Whole exome sequencing (WES) or exome sequencing has emerged as a routine resequencing technique for all protein-coding genes in a genome (the exome). Despite many protocols that differ in detail, the principle remains the same. In a first step, the genomic DNA is reduced to only the coding regions of the genes, known as exons (about 180,000 exons for humans). In a second
step, the resulting exonic DNA is sequenced using next generation sequencing (NGS) technology. By focusing on the protein coding regions of the DNA (approximately 1% of the human genome), the identification of the functionally relevant genetic variants that alter protein coding are detected at much lower costs compared to whole genome sequencing (WGS). Therefore, WES is widely used for cancer
exome sequencing, causal variant studies (mono- and polygenic diseases) or translational research. The affordable sequencing depth makes exome sequencing well suited to several applications that are based on reliable variant calls such as clinical diagnostics and rare variant mapping in complex disorders.
Figure 1: Schematic workflow of exome capture and high throughput sequencing (see section “Enrichment & Sequencing” for details).
Microsynth Competences and Services
Experimental Design Unlike other NGS projects, the setup for a whole exome sequencing project seems rather straightforward. Even replicates are not mandatory in numerous settings. Nevertheless, a thorough consulting by our experts helps you to get the best out of your study.
You may either perform the DNA extraction yourself or outsource this critical step to Microsynth. We have long-standing experience in DNA and RNA isolation from demanding matrices including isolation from fixed samples and serum.
Enrichment & Sequencing
The Agilent SureSelect in-solution capture is applied for targeting the human exons. Key benefits of the Human Whole Exome V6 + COSMIC panel are
the comparable deep and complete target coverage, the high “on target” coverage, inclusion of more exons on the hard-to-capture targets and additional coverage of cancer relevant targets with the COSMIC-baits. The RNA-driven DNA capture is conducted by RNA oligonucleotides (or “baits”) that are biotinylated for easy capture onto streptavidin-labeled magnetic beads (see Figure 1). To perform the capture, genomic DNA is sheared and assembled into a library format. Size selection is performed on the library prior to capture. Size-selected libraries are then incubated with the baits, and RNA bait-DNA hybrids are then “fished” out of the complex mixture by incubation with the magnetic beads. RNA
baits are digested such that the remaining nuclear acid is the targeted DNA of interest. Captured DNA is amplified and the targeted samples are sequenced (2x75 bp), resulting in at least a 100-fold coverage per sample.

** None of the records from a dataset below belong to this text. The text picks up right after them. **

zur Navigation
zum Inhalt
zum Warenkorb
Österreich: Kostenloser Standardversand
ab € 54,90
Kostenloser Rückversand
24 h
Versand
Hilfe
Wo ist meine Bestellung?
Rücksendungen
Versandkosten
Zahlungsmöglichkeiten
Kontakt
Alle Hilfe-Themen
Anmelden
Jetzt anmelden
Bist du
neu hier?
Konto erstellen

Our WES Service allows several entry points and processing grades for our deliverables (see Figure 2). The Whole Exome Sequencing analysis consists of reads mapping to the human reference genome, calling and annotation of single nucleotide variations as well as small insertions and deletions (see Figure 3). Results are compared to dbSNP databases (e.g. ClinVar-NCBI-NIH). Additionally, a comprehensive coverage analysis of all captured exons is provided.
Figure 2: This chart depicts a typical example workflow for a whole exome sequencing project at Microsynth and lists all possible input and output points.

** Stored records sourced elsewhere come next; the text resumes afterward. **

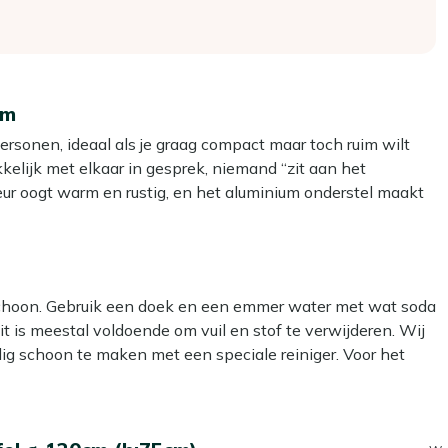
cm
ersonen, ideaal als je graag compact maar toch ruim wilt
akkelijk met elkaar in gesprek, niemand “zit aan het
kleur oogt warm en rustig, en het aluminium onderstel maakt
0 cm en een hoogte van 75 cm heb je genoeg ruimte voor
 vol staat. Zet de tafel wel op een zo vlak mogelijke
 en borrelen.
 schoon. Gebruik een doek en een emmer water met wat soda
 is meestal voldoende om vuil en stof te verwijderen. Wij
abel eten zonder dat iemand tegen een tafelpoot aan zit.
dig schoon te maken met een speciale reiniger. Voor het
aar buiten kan staan en met de jaren een natuurlijke
t reiniger. Let op: gebruik géén hogedrukreiniger. Dit lijkt
de tafel makkelijk even aan de kant als je het terras anders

Example Results of the Whole Exome Sequencing Analysis
Table 1: This is a cutout of the full table detailing read coverage for every target in the sequenced exome.

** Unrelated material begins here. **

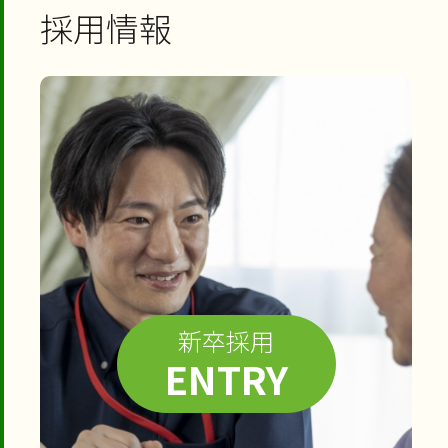
採用情報
新卒採用
ENTRY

Table 2: This excerpt of a results table shows detected variations (alternative compared to the reference), their annotation and whether they and their impact are already known (e.g. as ClinVar - Variations). (Chromosomal position, gene and transcript IDs, feature type and numerous cross references not depicted in the excerpt)
Figure 3: The data allows a detailed data inspection with a genome browser. Besides the refined data, raw and intermediate data in standard file formats are provided. This allows an overarching inspection and in-depth verification of the results by publicly available tools.